• 26 06 94 Les méfaits de l'égocentrisme - Comment développer son intuition ?

    Lucinges 26 06 94 - Dernière conférence - 1ère partie

    Questions ? Comment peut-on rendre au troisième âge, le rôle traditionnel de sage ? Comment trouver un espace où toute l'expérience d'une vie pourrait être témoignée ? Comment trouver acceptable, enrichissante, la relation d'accompagnement d'aide aux personnes âgées ? Comment préparer une retraite autre qu'économique ?

     

    Il est fréquent que quelqu'un tombe malade après un choc psychique parce que son corps énergétique a été touché. Comment l'éviter ?

     

    Laisser circuler les énergies

    Tout d'abord et comme d'habitude avec moi, construisez autour de cette assemblée, le cercle qui va nous isoler, nous concentrer et nous permettre de garder nos propos et nos échanges intellectuels intacts. Le point au milieu de ce cercle afin de construire une unité et depuis ce point, ouverture. Il ne s'agit pas de se concentrer pour rester replié sur soi-même, mais pour laisser les énergies circuler, les idées circuler. La circulation est toujours la meilleure garantie pour la vie, la fertilité, la créativité, l'intuition, etc. …

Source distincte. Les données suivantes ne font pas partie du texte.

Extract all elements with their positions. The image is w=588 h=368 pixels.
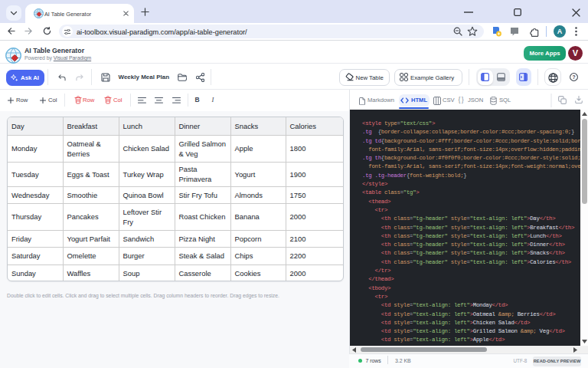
svg-text:?: ?: [572, 74, 575, 80]
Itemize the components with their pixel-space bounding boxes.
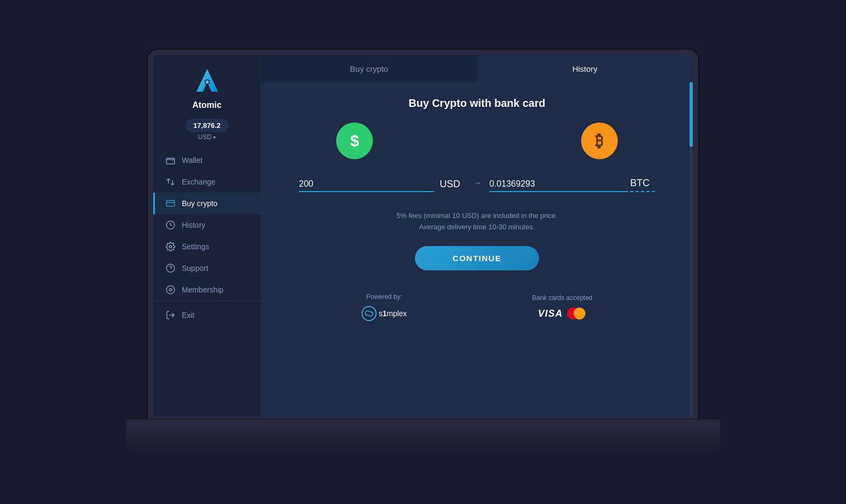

    Énormément de personnes cherchent à travailler ou développer leur intuition comme s'il s'agissait de crever un sac, un sac noir de manière que le jour y pénètre ou de manière que l'on puisse y glisser une lorgnette et par cette lorgnette l'on puisse aller voir l'avenir. Le développement de l'intuition ne va pas se faire parce que l'on va percer le sac de l'aura, parce que l'on va ouvrir le troisième œil ou éclater le coronal ou encore marcher pieds nus sur de la braise pour que cela active la kundalini. L'intuition vient naturellement, elle est un phénomène tout à fait naturel, aussi naturel que de respirer.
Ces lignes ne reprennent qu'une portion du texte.